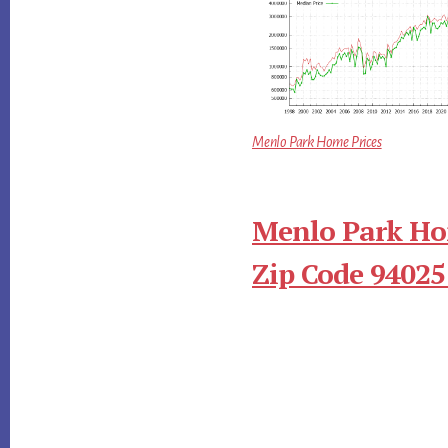
Menlo Park Home Prices
Menlo Park Ho
Zip Code 94025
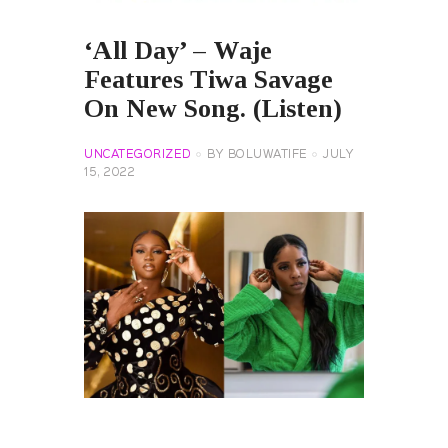
‘All Day’ – Waje
Features Tiwa Savage
On New Song. (Listen)
UNCATEGORIZED
BY
BOLUWATIFE
JULY
15, 2022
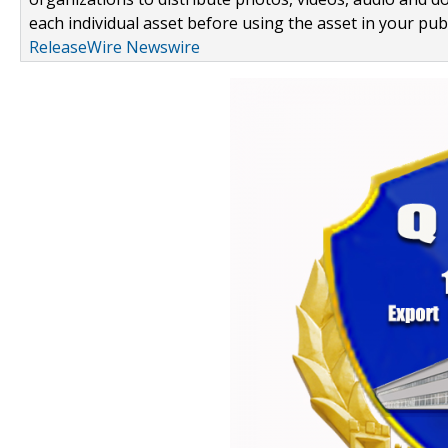
each individual asset before using the asset in your publ
ReleaseWire Newswire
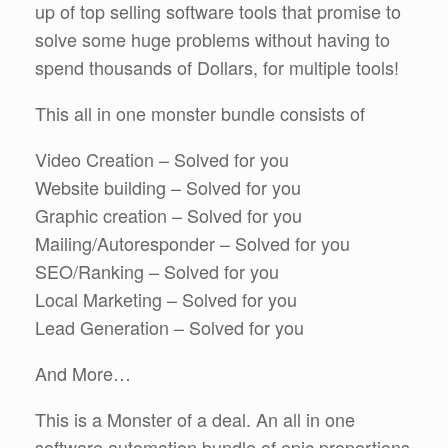
up of top selling software tools that promise to
solve some huge problems without having to
spend thousands of Dollars, for multiple tools!
This all in one monster bundle consists of
Video Creation – Solved for you
Website building – Solved for you
Graphic creation – Solved for you
Mailing/Autoresponder – Solved for you
SEO/Ranking – Solved for you
Local Marketing – Solved for you
Lead Generation – Solved for you
And More…
This is a Monster of a deal. An all in one
software automation bundle of epic proportions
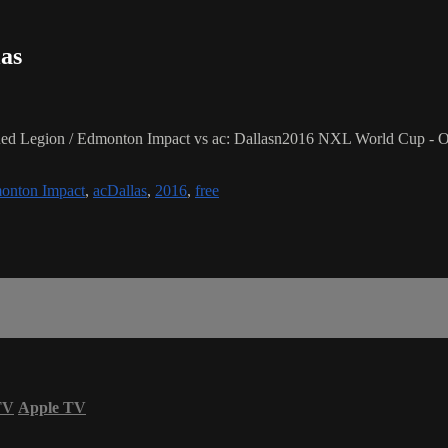
las
d Legion / Edmonton Impact vs ac: Dallasn2016 NXL World Cup - Or
onton Impact
,
acDallas
,
2016
,
free
TV
Apple TV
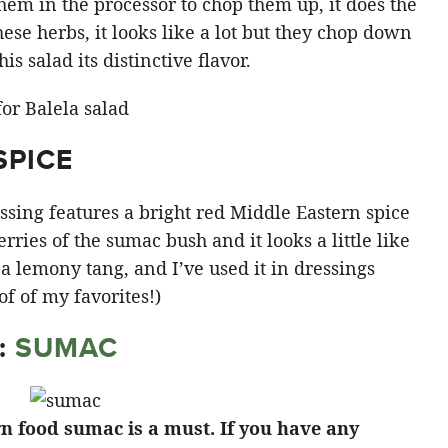
 them in the processor to chop them up, it does the
ese herbs, it looks like a lot but they chop down
is salad its distinctive flavor.
SPICE
sing features a bright red Middle Eastern spice
rries of the sumac bush and it looks a little like
s a lemony tang, and I’ve used it in dressings
 of of my favorites!)
:
SUMAC
rn food sumac is a must. If you have any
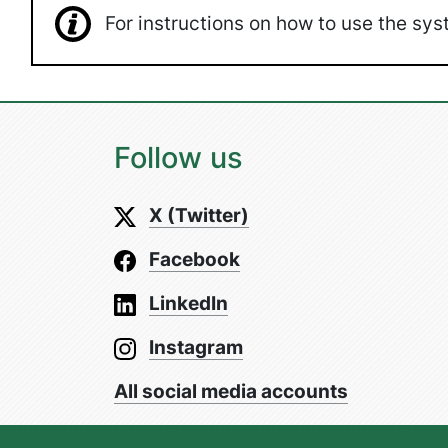
For instructions on how to use the s
Follow us
X (Twitter)
Facebook
LinkedIn
Instagram
All social media accounts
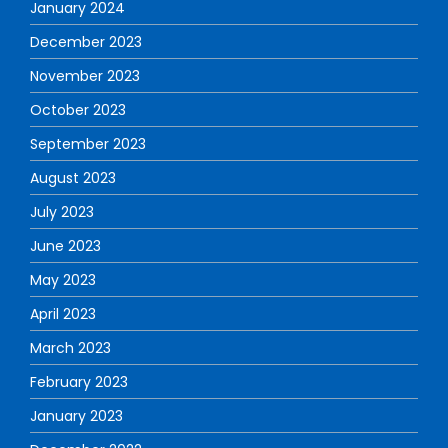
January 2024
December 2023
November 2023
October 2023
September 2023
August 2023
July 2023
June 2023
May 2023
April 2023
March 2023
February 2023
January 2023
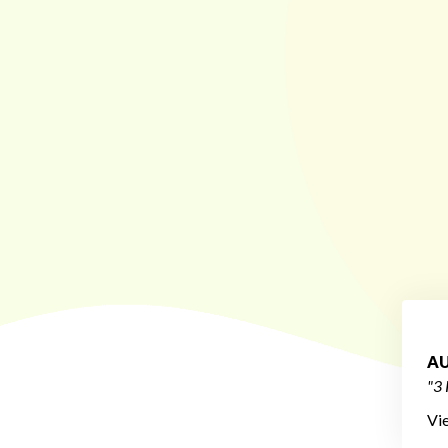
AU
"3 
Vi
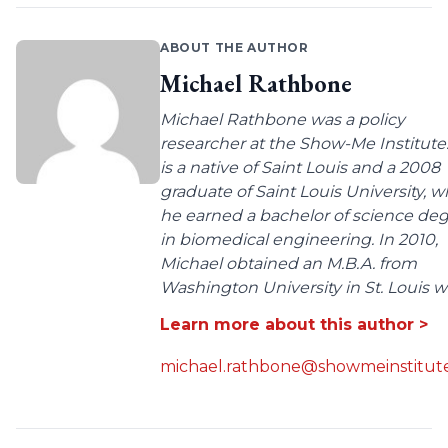
ABOUT THE AUTHOR
Michael Rathbone
Michael Rathbone was a policy
researcher at the Show-Me Institute
is a native of Saint Louis and a 2008
graduate of Saint Louis University, 
he earned a bachelor of science de
in biomedical engineering. In 2010,
Michael obtained an M.B.A. from
Washington University in St. Louis wit
Learn more about this author >
michael.rathbone@showmeinstitute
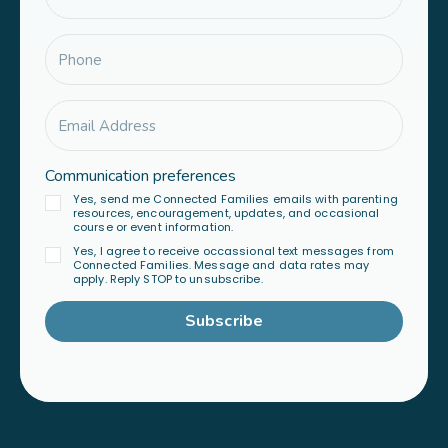
Communication preferences
Yes, send me Connected Families emails with parenting
resources, encouragement, updates, and occasional
course or event information.
Yes, I agree to receive occassional text messages from
Connected Families. Message and data rates may
apply. Reply STOP to unsubscribe.
Subscribe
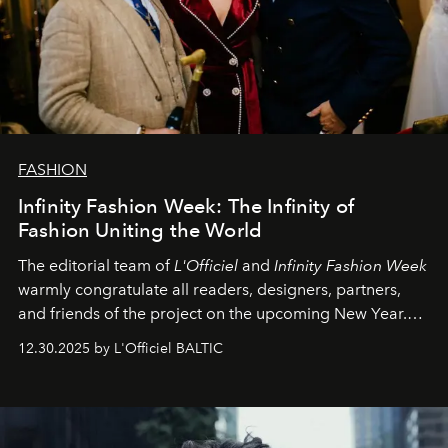
FASHION
Infinity Fashion Week: The Infinity of
Fashion Uniting the World
The editorial team of
L'Officiel
and
Infinity Fashion Week
warmly congratulate all readers, designers, partners,
and friends of the project on the upcoming New Year.
May 2026 bring growth, inspiration, bold ideas, and new
12.30.2025 by L'Officiel BALTIC
achievements.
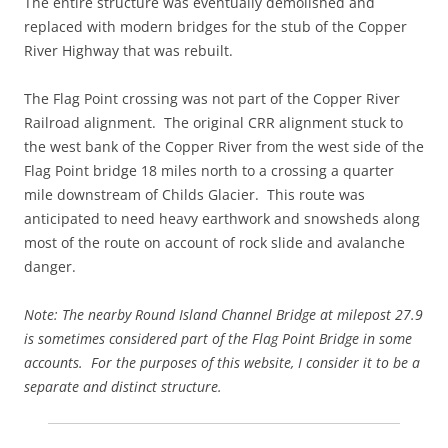
The entire structure was eventually demolished and
replaced with modern bridges for the stub of the Copper
River Highway that was rebuilt.
The Flag Point crossing was not part of the Copper River
Railroad alignment. The original CRR alignment stuck to
the west bank of the Copper River from the west side of the
Flag Point bridge 18 miles north to a crossing a quarter
mile downstream of Childs Glacier. This route was
anticipated to need heavy earthwork and snowsheds along
most of the route on account of rock slide and avalanche
danger.
Note: The nearby Round Island Channel Bridge at milepost 27.9
is sometimes considered part of the Flag Point Bridge in some
accounts. For the purposes of this website, I consider it to be a
separate and distinct structure.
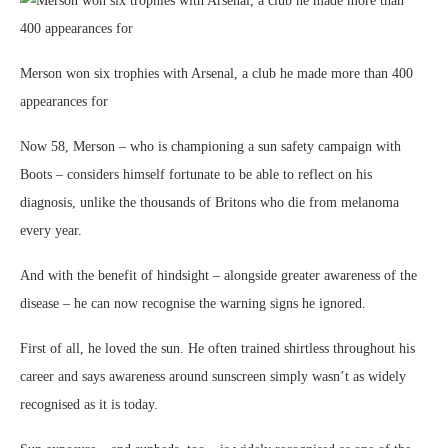
Merson won six trophies with Arsenal, a club he made more than 400
appearances for
Now 58, Merson – who is championing a sun safety campaign with
Boots – considers himself fortunate to be able to reflect on his
diagnosis, unlike the thousands of Britons who die from melanoma
every year.
And with the benefit of hindsight – alongside greater awareness of the
disease – he can now recognise the warning signs he ignored.
First of all, he loved the sun. He often trained shirtless throughout his
career and says awareness around sunscreen simply wasn’t as widely
recognised as it is today.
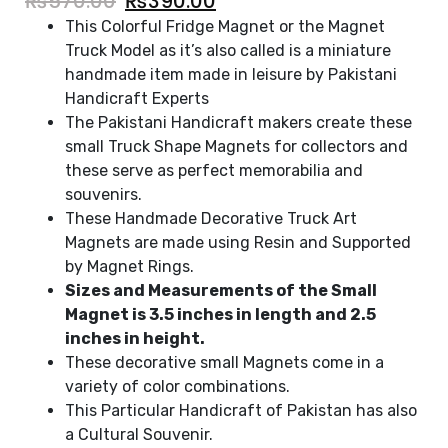
₨
570.00
₨
390.00
This Colorful Fridge Magnet or the Magnet
Truck Model as it’s also called is a miniature
handmade item made in leisure by Pakistani
Handicraft Experts
The Pakistani Handicraft makers create these
small Truck Shape Magnets for collectors and
these serve as perfect memorabilia and
souvenirs.
These Handmade Decorative Truck Art
Magnets are made using Resin and Supported
by Magnet Rings.
Sizes and Measurements of the Small
Magnet is 3.5 inches in length and 2.5
inches in height.
These decorative small Magnets come in a
variety of color combinations.
This Particular Handicraft of Pakistan has also
a Cultural Souvenir.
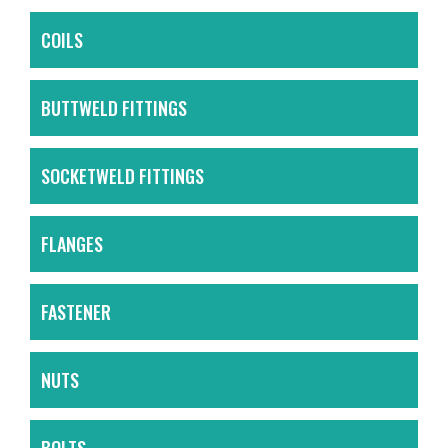
COILS
BUTTWELD FITTINGS
SOCKETWELD FITTINGS
FLANGES
FASTENER
NUTS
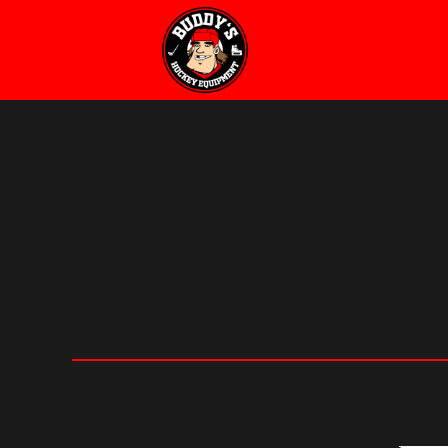
Buddy's
Hockey
Equipment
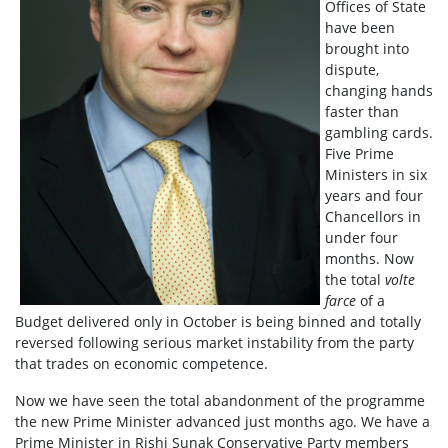
Offices of State
have been
brought into
dispute,
changing hands
faster than
gambling cards.
Five Prime
Ministers in six
years and four
Chancellors in
under four
months. Now
the total
volte
farce
of a
Budget delivered only in October is being binned and totally
reversed following serious market instability from the party
that trades on economic competence.
Now we have seen the total abandonment of the programme
the new Prime Minister advanced just months ago. We have a
Prime Minister in Rishi Sunak Conservative Party members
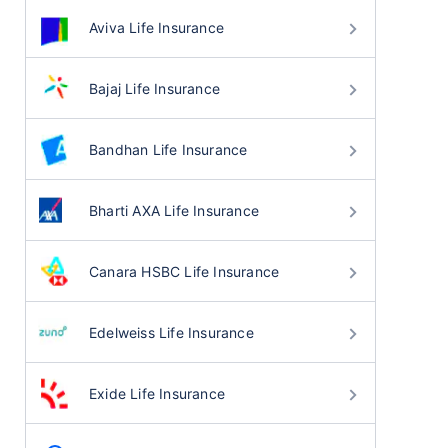
Aviva Life Insurance
Bajaj Life Insurance
Bandhan Life Insurance
Bharti AXA Life Insurance
Canara HSBC Life Insurance
Edelweiss Life Insurance
Exide Life Insurance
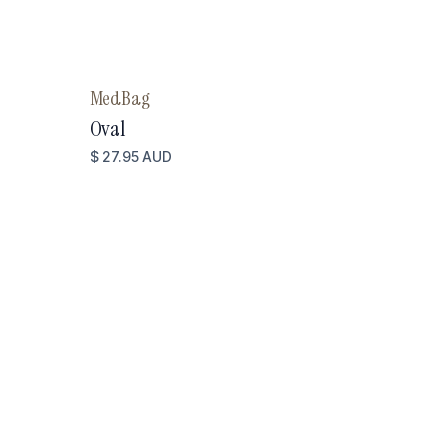
MedBag
Oval
$ 27.95 AUD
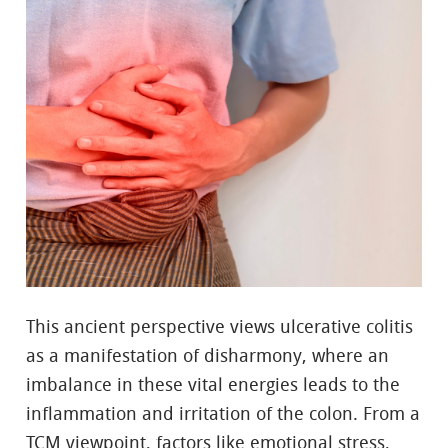
This ancient perspective views ulcerative colitis
as a manifestation of disharmony, where an
imbalance in these vital energies leads to the
inflammation and irritation of the colon. From a
TCM viewpoint, factors like emotional stress,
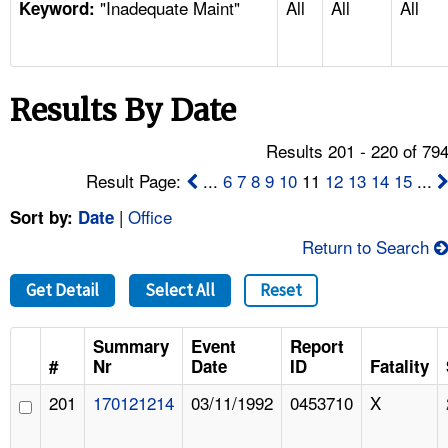
"Inadequate Maint"
All
All
All
TOPICS 
Keyword:
HELP AND RESOURCES 
Results By Date
NEWS 
Results 201 - 220 of 79
CONTACT US
Result Page:
...
6
7
8
9
10
11
12
13
14
15
...
|
Office
Sort by:
Date
FAQ
Return to Search
A TO Z INDEX
Get Detail
Select All
Reset
LANGUAGES
Summary
Event
Report
#
Nr
Date
ID
Fatality
201
170121214
03/11/1992
0453710
X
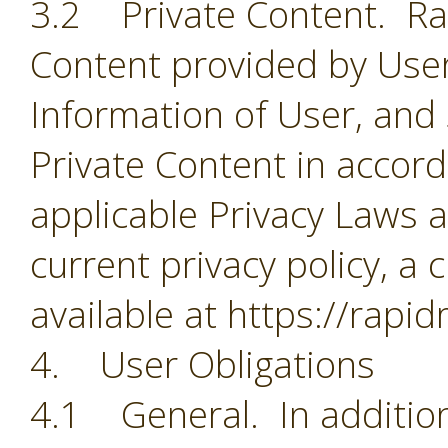
3.2 Private Content. Rapi
Content provided by User
Information of User, and
Private Content in accorda
applicable Privacy Laws a
current privacy policy, a 
available at https://rapi
4. User Obligations
4.1 General. In addition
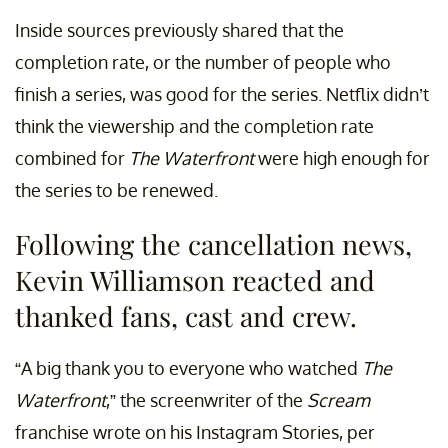
Inside sources previously shared that the
completion rate, or the number of people who
finish a series, was good for the series. Netflix didn’t
think the viewership and the completion rate
combined for
The Waterfront
were high enough for
the series to be renewed.
Following the cancellation news,
Kevin Williamson reacted and
thanked fans, cast and crew.
“A big thank you to everyone who watched
The
Waterfront
,” the screenwriter of the
Scream
franchise wrote on his Instagram Stories, per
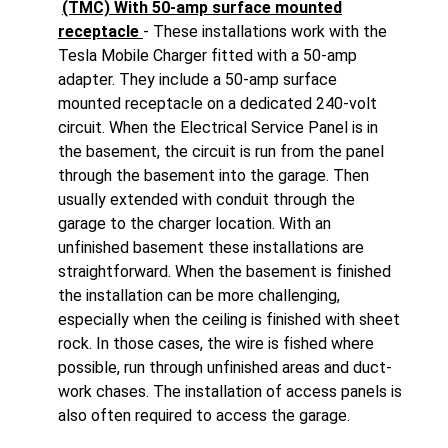
(TMC) With 50-amp surface mounted
receptacle
- These installations work with the
Tesla Mobile Charger fitted with a 50-amp
adapter. They include a 50-amp surface
mounted receptacle on a dedicated 240-volt
circuit. When the Electrical Service Panel is in
the basement, the circuit is run from the panel
through the basement into the garage. Then
usually extended with conduit through the
garage to the charger location. With an
unfinished basement these installations are
straightforward. When the basement is finished
the installation can be more challenging,
especially when the ceiling is finished with sheet
rock. In those cases, the wire is fished where
possible, run through unfinished areas and duct-
work chases. The installation of access panels is
also often required to access the garage.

****

#### Problem requirements:
Print exactly the lines above that run from the one with "A TO Z INDEX" to the one with "current privacy policy, a", both included. No pictures.

#### Response to the exercise:
A TO Z INDEX
Get Detail
Select All
Reset
LANGUAGES
Summary
Event
Report
#
Nr
Date
ID
Fatality
201
170121214
03/11/1992
0453710
X
3.2 Private Content. Rapi
Content provided by User
Information of User, and
Private Content in accorda
applicable Privacy Laws a
current privacy policy, a 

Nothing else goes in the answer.